Is anyone else out there waiting for delivery of aTribute Trigano 665 sport or any PVC come to that? We ordered ours last Sept.12 and we're originally due to pick it up after xmas 09, but we decided to wait for a 10 plate. We haven't got a firm collection date yet - were given 12/13 April but will know more on the 6th. We've got a number plate but that's it and we're really getting fed up. 

Anyone else like us??

Hel


----------



## Mike48 (May 1, 2005)

I was interested in buying a Tribute and the dealer (Davan) and importer told me at the Shepton Mallet Show last September that if I ordered one there and then I would not receive it until April. I wanted one with a Comfortmatic gearbox so thought this may have been the reason for the delay.

In the event I bought a Swift Mondial at the NEC in October.
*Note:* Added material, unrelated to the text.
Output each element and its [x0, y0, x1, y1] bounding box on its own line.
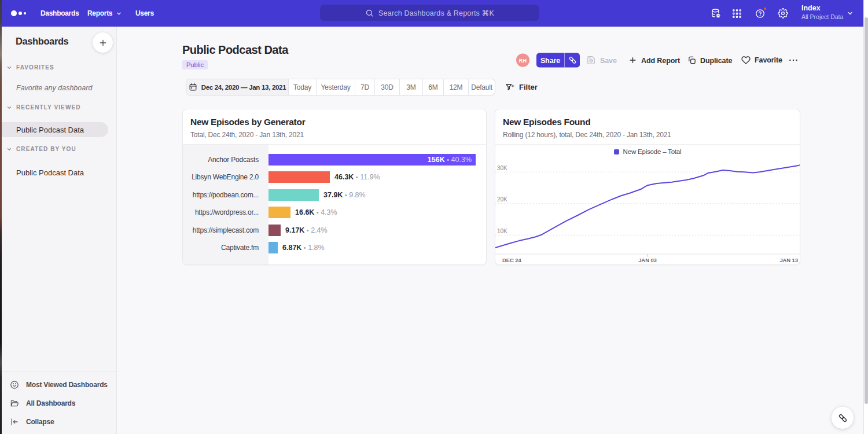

I was told that delivery would be in March but a couple of days later the dealer told me that it would be May and gave me the opportunity to back out (which was very fair).

To my surprise the vehicle was delivered to the dealer 2 weeks ago and I will be picking it up on Thursday. So, in short I think what you have been told is probably correct.


----------



## DTPCHEMICALS (Jul 24, 2006)

Brownhills at Newark are showing 2 in stock.

Dave p


----------